An end to water debate?
City councilors are poised to reaffirm their support tonight for the community’s 50-year water supply plan, potentially drawing to a close one of the Charlottesville area’s most heated policy debate in years.
Three councilors — David Brown, Satyendra Huja and Julian Taliaferro — said Sunday that they intend to back a resolution reiterating the council’s 2006 endorsement of the $142.8 million proposal, which has been questioned in recent months by a growing contingent of city residents and leaders. The Albemarle County Board of Supervisors last month unanimously approved the plan for a second time.
“I think we need to move ahead with it,” Taliaferro said. “I don’t want to gamble with the future of the community’s water supply.”
But a new, and possibly influential, critic has emerged on the eve of the important vote: Kendra Hamilton, one of the five councilors who originally endorsed the water supply plan.
Hamilton is urging her former colleagues to postpone the vote and to commission additional studies exploring other options.
“I really don’t understand the hurry,” said Hamilton, who sent a long e-mail this weekend to city leaders explaining her opposition to council’s resolution.
“Right now, when people have so many questions, to have a public hearing and then two weeks later endorse the plan as if nothing was said sends the wrong message.”
The plan calls for the construction of a new dam at the Ragged Mountain Reservoir and, to fill it to capacity, the building of a pipeline from the South Fork Rivanna Reservoir. The water level in the reservoir would be raised by 45 feet — increasing storage from 464 million gallons to 2.19 billion — while submerging an estimated 180 acres of forest.
Detractors, including former Councilor Kevin Lynch, contend that dredging silt out of the South Fork reservoir is a better option that would save millions.
The Rivanna Water and Sewer Authority rejected dredging as an alternative after a consultant concluded that it could cost up to $223 million. However, other consultants have estimated in recent weeks that dredging might only cost between $20 million and $35 million.

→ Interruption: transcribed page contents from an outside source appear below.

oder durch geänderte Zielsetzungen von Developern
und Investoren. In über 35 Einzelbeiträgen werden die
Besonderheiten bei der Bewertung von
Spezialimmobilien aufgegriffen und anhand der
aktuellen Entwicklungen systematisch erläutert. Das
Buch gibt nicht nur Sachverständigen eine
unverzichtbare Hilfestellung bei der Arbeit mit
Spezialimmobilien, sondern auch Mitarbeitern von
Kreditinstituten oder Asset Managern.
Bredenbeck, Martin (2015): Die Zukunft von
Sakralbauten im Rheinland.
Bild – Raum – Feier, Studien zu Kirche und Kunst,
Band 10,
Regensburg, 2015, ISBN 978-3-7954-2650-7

Lynch and other opponents of the plan have beseeched councilors to support a study of dredging to see if it is truly a viable alternative. He and others have generated a list of options that include dredging and would cost between $80 million and $110 million. Some parts of the plan, including the expansion of treatment plants and infrastructure replacement, need to happen regardless of whether dredging is used.
Now Hamilton is joining the growing chorus of those who think more study is necessary.

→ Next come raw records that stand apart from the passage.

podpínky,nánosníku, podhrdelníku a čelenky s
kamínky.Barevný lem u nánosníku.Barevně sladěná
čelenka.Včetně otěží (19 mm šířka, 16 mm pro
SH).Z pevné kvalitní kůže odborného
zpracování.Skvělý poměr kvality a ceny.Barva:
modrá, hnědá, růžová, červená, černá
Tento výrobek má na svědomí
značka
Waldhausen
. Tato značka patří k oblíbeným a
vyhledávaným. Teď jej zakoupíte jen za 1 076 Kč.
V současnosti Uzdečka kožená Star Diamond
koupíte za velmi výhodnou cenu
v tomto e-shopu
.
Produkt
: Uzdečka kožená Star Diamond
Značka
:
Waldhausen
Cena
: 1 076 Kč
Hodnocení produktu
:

“If the plan is so strong it ought to be able to withstand a little scrutiny,” she said. “And if there’s a rush, maybe the plan is not as strong as they are saying.”
However, a letter sent last week by the deputy chief of the state’s Department of Environmental Quality cast doubt on the feasibility of dredging the South Fork to solve the area’s water requirements.
The department “does not believe that the projected water need can be met through dredging alone” and that dredging would require another permit application, Richard Weeks wrote to councilors and dredging advocates.
That’s why the plan on the table is the best choice, Councilor Brown said. Building a 45-foot dam is cost-effective, and the plan will help the environment by restoring the Moormans River, he added.
“Dredging is just not a particularly attractive financial option,” he said.
Brown, Taliaferro and Huja all said Sunday that maintenance dredging to improve the reservoir is worth considering, but that it should not be a substitute for the $142.8 million proposal.
Mayor Dave Norris thinks there’s a middle ground and will float a compromise solution tonight. He backs the resolution but also wants to commission a dredging feasibility study.
“I support moving forward with the design of this system,” he said. “Right now we have no support that dredging is even feasible. But let’s also move forward expeditiously on exploring dredging.”